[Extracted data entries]
....
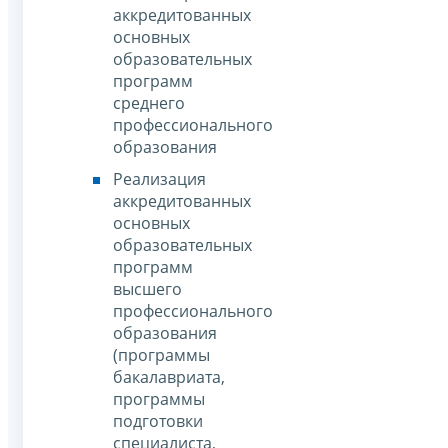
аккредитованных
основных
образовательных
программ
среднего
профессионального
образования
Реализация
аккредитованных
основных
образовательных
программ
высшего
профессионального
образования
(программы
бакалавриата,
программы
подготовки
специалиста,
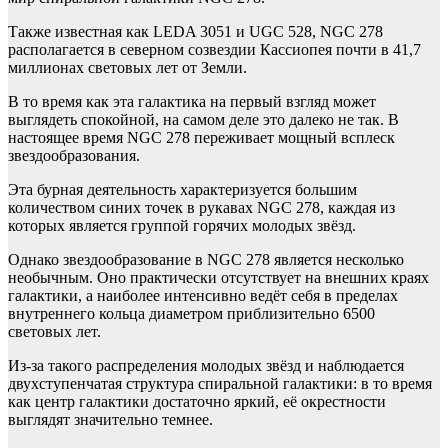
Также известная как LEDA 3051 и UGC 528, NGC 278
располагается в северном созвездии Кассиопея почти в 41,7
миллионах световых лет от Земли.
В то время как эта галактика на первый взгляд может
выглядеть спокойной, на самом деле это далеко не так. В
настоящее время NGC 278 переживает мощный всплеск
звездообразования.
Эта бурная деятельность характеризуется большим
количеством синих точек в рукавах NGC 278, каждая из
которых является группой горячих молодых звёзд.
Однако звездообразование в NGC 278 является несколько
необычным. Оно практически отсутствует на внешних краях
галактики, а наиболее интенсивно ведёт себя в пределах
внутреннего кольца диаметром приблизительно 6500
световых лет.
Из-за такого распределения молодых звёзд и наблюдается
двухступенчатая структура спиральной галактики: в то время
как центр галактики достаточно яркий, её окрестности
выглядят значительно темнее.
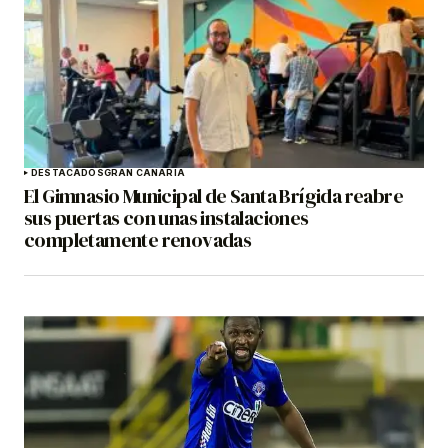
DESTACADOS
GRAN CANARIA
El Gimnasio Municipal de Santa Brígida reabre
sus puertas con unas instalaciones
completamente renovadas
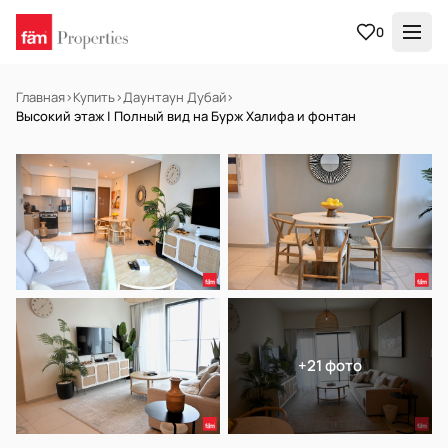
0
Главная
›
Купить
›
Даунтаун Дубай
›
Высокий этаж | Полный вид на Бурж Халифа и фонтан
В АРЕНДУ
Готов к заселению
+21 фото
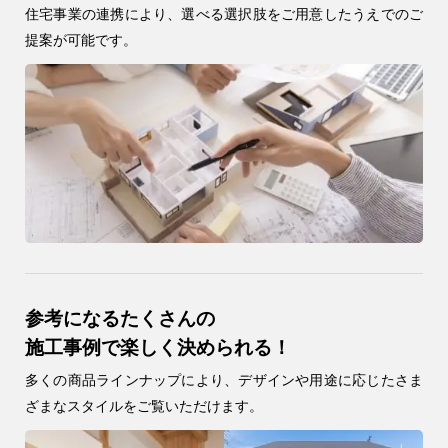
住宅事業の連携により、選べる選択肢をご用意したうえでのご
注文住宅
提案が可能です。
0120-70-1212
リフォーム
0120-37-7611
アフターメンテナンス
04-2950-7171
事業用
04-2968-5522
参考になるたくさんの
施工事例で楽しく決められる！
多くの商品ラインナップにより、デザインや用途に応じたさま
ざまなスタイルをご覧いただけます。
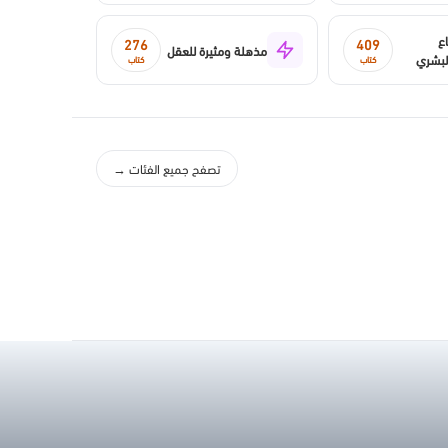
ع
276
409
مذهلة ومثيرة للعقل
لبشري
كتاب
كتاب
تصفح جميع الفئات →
....
**How to complete this task:**
Exactly repeat the data above; the pictures do not belong in your copy.

**Exercise answer:**
аккредитованных
основных
образовательных
программ
среднего
профессионального
образования
Реализация
аккредитованных
основных
образовательных
программ
высшего
профессионального
образования
(программы
бакалавриата,
программы
подготовки
специалиста,
Также известная как LEDA 3051 и UGC 528, NGC 278
располагается в северном созвездии Кассиопея почти в 41,7
миллионах световых лет от Земли.
В то время как эта галактика на первый взгляд может
выглядеть спокойной, на самом деле это далеко не так. В
настоящее время NGC 278 переживает мощный всплеск
звездообразования.
Эта бурная деятельность характеризуется большим
количеством синих точек в рукавах NGC 278, каждая из
которых является группой горячих молодых звёзд.
Однако звездообразование в NGC 278 является несколько
необычным. Оно практически отсутствует на внешних краях
галактики, а наиболее интенсивно ведёт себя в пределах
внутреннего кольца диаметром приблизительно 6500
световых лет.
Из-за такого распределения молодых звёзд и наблюдается
двухступенчатая структура спиральной галактики: в то время
как центр галактики достаточно яркий, её окрестности
выглядят значительно темнее.
DESTACADOS
GRAN CANARIA
El Gimnasio Municipal de Santa Brígida reabre
sus puertas con unas instalaciones
completamente renovadas
0
Главная
›
Купить
›
Даунтаун Дубай
›
Высокий этаж | Полный вид на Бурж Халифа и фонтан
В АРЕНДУ
Готов к заселению
+21 фото
住宅事業の連携により、選べる選択肢をご用意したうえでのご
注文住宅
提案が可能です。
0120-70-1212
リフォーム
0120-37-7611
アフターメンテナンス
04-2950-7171
事業用
04-2968-5522
参考になるたくさんの
施工事例で楽しく決められる！
多くの商品ラインナップにより、デザインや用途に応じたさま
ざまなスタイルをご覧いただけます。
ع
276
409
مذهلة ومثيرة للعقل
لبشري
كتاب
كتاب
تصفح جميع الفئات →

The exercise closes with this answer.